Come in decine di città, anche a New York gli episodi di violenza non hanno fermato la stragrande maggioranza di dimostranti pacifici, che sono tornati a sfilare nelle strade semi-deserte tra i negozi chiusi barricati da tavole di legno.
A Manhattan, appuntamento all’una a Foley Square nel Financial District. Da mezzogiorno abbiamo assistito all’arrivo di manifestanti di tutte le età e etnie vestiti di nero e abbiamo attraversato con loro Chinatown, Broadway, Washington Square Park e Union Square fino all’Upper East Side per onorare la memoria di George Floyd, il quarantaseienne afroamericano morto durante l’arresto a Minneapolis, e delle vittime del razzismo e della brutalità della polizia.
Durante la giornata, la partecipazione non ha accennato a diminuire e il corteo ha inglobato gruppi radunati in diverse parti con cori rivolti alla NYPD – I smell racist (“Sento puzza di razzista”) – e con momenti di silenzio. Più volte la folla si è inginocchiata per ricordare Floyd; ha alzato le mani gridando Hands up, don’t shoot (“Mani in alto, non sparate!”) per Michael Brown, ucciso nel 2014 a Ferguson, Missouri; ha intonato I can’t breathe (“Non riesco a respirare”) per Eric Garner, soffocato nello stesso anno a Staten Island.
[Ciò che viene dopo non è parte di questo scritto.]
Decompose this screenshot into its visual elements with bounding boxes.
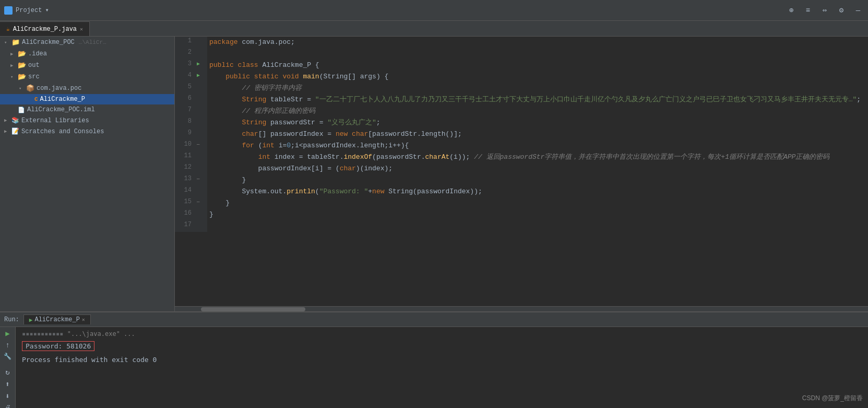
main-content: ▾ 📁 AliCrackme_POC …\AliCr… ▶ 📂 .idea ▶ … [0,37,868,311]
close-icon[interactable]: — [852,5,864,16]
run-left-toolbar: ▶ ↑ 🔧 ↻ ⬆ ⬇ 🖨 [0,327,16,408]
line-num-1: 1 [175,37,197,48]
line-num-6: 6 [175,94,197,106]
settings-icon[interactable]: ⚙ [836,5,847,16]
fold-icon-13: — [197,177,199,182]
line-num-17: 17 [175,220,197,232]
table-row: 4 ▶ public static void main(String[] arg… [175,71,868,83]
run-tab-close-btn[interactable]: ✕ [82,317,85,323]
run-play-btn[interactable]: ▶ [2,329,14,338]
toolbar-project-label: Project [16,7,42,14]
new-icon[interactable]: ⊕ [786,5,797,16]
sidebar-item-extlibs[interactable]: ▶ 📚 External Libraries [0,115,174,126]
sync-icon[interactable]: ≡ [802,5,814,16]
code-line-8: String passwordStr = "义弓么丸广之"; [207,117,868,129]
run-tab-label: AliCrackme_P [34,316,79,323]
run-up-btn[interactable]: ↑ [2,341,14,349]
sidebar-item-root[interactable]: ▾ 📁 AliCrackme_POC …\AliCr… [0,37,174,48]
sidebar-out-label: out [28,62,40,69]
toolbar-icons: ⊕ ≡ ⇔ ⚙ — [786,5,864,16]
sidebar-item-src[interactable]: ▾ 📂 src [0,71,174,83]
sidebar-item-iml[interactable]: 📄 AliCrackme_POC.iml [0,104,174,115]
fold-icon-10[interactable]: — [197,142,199,147]
run-align-down-btn[interactable]: ⬇ [2,392,14,401]
table-row: 1 package com.java.poc; [175,37,868,48]
toolbar-chevron[interactable]: ▾ [45,6,49,14]
table-row: 3 ▶ public class AliCrackme_P { [175,60,868,71]
expand-icon[interactable]: ⇔ [819,5,830,16]
code-line-7: // 程序内部正确的密码 [207,106,868,117]
table-row: 16 } [175,209,868,220]
code-line-14: System.out.println("Password: "+new Stri… [207,186,868,197]
fold-icon-15: — [197,200,199,205]
sidebar-item-out[interactable]: ▶ 📂 out [0,60,174,71]
run-align-up-btn[interactable]: ⬆ [2,380,14,389]
gutter-10: — [197,140,207,151]
java-file-icon: ☕ [6,26,10,32]
sidebar-item-scratches[interactable]: ▶ 📝 Scratches and Consoles [0,126,174,137]
line-num-12: 12 [175,163,197,174]
scrollbar-thumb[interactable] [201,307,305,311]
code-line-6: String tableStr = "一乙二十丁厂七卜人入八九几儿了力乃刀又三干… [207,94,868,106]
run-rerun-btn[interactable]: ↻ [2,368,14,377]
line-num-7: 7 [175,106,197,117]
code-line-15: } [207,197,868,209]
exit-output: Process finished with exit code 0 [22,356,862,364]
table-row: 11 int index = tableStr.indexOf(password… [175,151,868,163]
code-line-12: passwordIndex[i] = (char)(index); [207,163,868,174]
sidebar-pkg-label: com.java.poc [37,85,81,92]
watermark: CSDN @菠萝_橙留香 [802,394,863,403]
gutter-12 [197,163,207,174]
tab-alicrackme[interactable]: ☕ AliCrackme_P.java ✕ [0,21,90,36]
code-line-10: for (int i=0;i<passwordIndex.length;i++)… [207,140,868,151]
tab-close-btn[interactable]: ✕ [80,26,83,32]
tab-label: AliCrackme_P.java [13,26,77,33]
code-line-5: // 密钥字符串内容 [207,83,868,94]
table-row: 10 — for (int i=0;i<passwordIndex.length… [175,140,868,151]
table-row: 6 String tableStr = "一乙二十丁厂七卜人入八九几儿了力乃刀又… [175,94,868,106]
code-line-4: public static void main(String[] args) { [207,71,868,83]
code-area[interactable]: 1 package com.java.poc; 2 3 ▶ public cla… [175,37,868,306]
tab-bar: ☕ AliCrackme_P.java ✕ [0,21,868,37]
cmd-text: "...\java.exe" ... [67,330,135,337]
top-toolbar: Project ▾ ⊕ ≡ ⇔ ⚙ — [0,0,868,21]
line-num-14: 14 [175,186,197,197]
sidebar-root-path: …\AliCr… [79,39,106,45]
toolbar-left: Project ▾ [4,6,49,15]
sidebar-item-mainfile[interactable]: C AliCrackme_P [0,94,174,104]
gutter-11 [197,151,207,163]
gutter-6 [197,94,207,106]
line-num-9: 9 [175,129,197,140]
sidebar: ▾ 📁 AliCrackme_POC …\AliCr… ▶ 📂 .idea ▶ … [0,37,175,311]
run-gutter-icon-3[interactable]: ▶ [197,61,200,67]
password-output: Password: 581026 [22,341,94,351]
gutter-4: ▶ [197,71,207,83]
code-editor: 1 package com.java.poc; 2 3 ▶ public cla… [175,37,868,311]
run-output: ▪▪▪▪▪▪▪▪▪▪▪ "...\java.exe" ... Password:… [16,327,868,408]
table-row: 14 System.out.println("Password: "+new S… [175,186,868,197]
code-scrollbar[interactable] [175,306,868,311]
line-num-4: 4 [175,71,197,83]
run-wrench-btn[interactable]: 🔧 [2,353,14,360]
sidebar-scratches-label: Scratches and Consoles [21,128,104,135]
gutter-5 [197,83,207,94]
run-gutter-icon-4[interactable]: ▶ [197,73,200,78]
table-row: 15 — } [175,197,868,209]
run-print-btn[interactable]: 🖨 [2,404,14,408]
out-folder-icon: 📂 [18,61,26,69]
table-row: 2 [175,48,868,60]
gutter-13: — [197,174,207,186]
line-num-11: 11 [175,151,197,163]
line-num-3: 3 [175,60,197,71]
run-play-icon: ▶ [29,317,33,323]
sidebar-item-pkg[interactable]: ▾ 📦 com.java.poc [0,83,174,94]
sidebar-src-label: src [28,73,40,80]
run-tab-alicrackme[interactable]: ▶ AliCrackme_P ✕ [23,314,91,324]
chevron-right-icon: ▶ [10,51,16,57]
table-row: 5 // 密钥字符串内容 [175,83,868,94]
output-cmd-line: ▪▪▪▪▪▪▪▪▪▪▪ "...\java.exe" ... [22,330,862,337]
sidebar-item-idea[interactable]: ▶ 📂 .idea [0,48,174,60]
chevron-down-icon: ▾ [4,40,9,45]
line-num-13: 13 [175,174,197,186]
sidebar-root-label: AliCrackme_POC [22,39,75,46]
In tanti hanno continuato a marciare anche dopo le 20 e dopo il coprifuoco, persino quando gli agenti hanno bloccato l’accesso a Manhattan. Per quasi due ore, in migliaia si sono trovati intrappolati sul Manhattan Bridge senza possibilità di passare oltre il cordone della polizia in tenuta antisommossa e sono stati finalmente costretti a tornare indietro a Brooklyn.
Solo in mattinata si saprà se scontri e saccheggi avranno preso di nuovo il sopravvento sul messaggio della protesta”.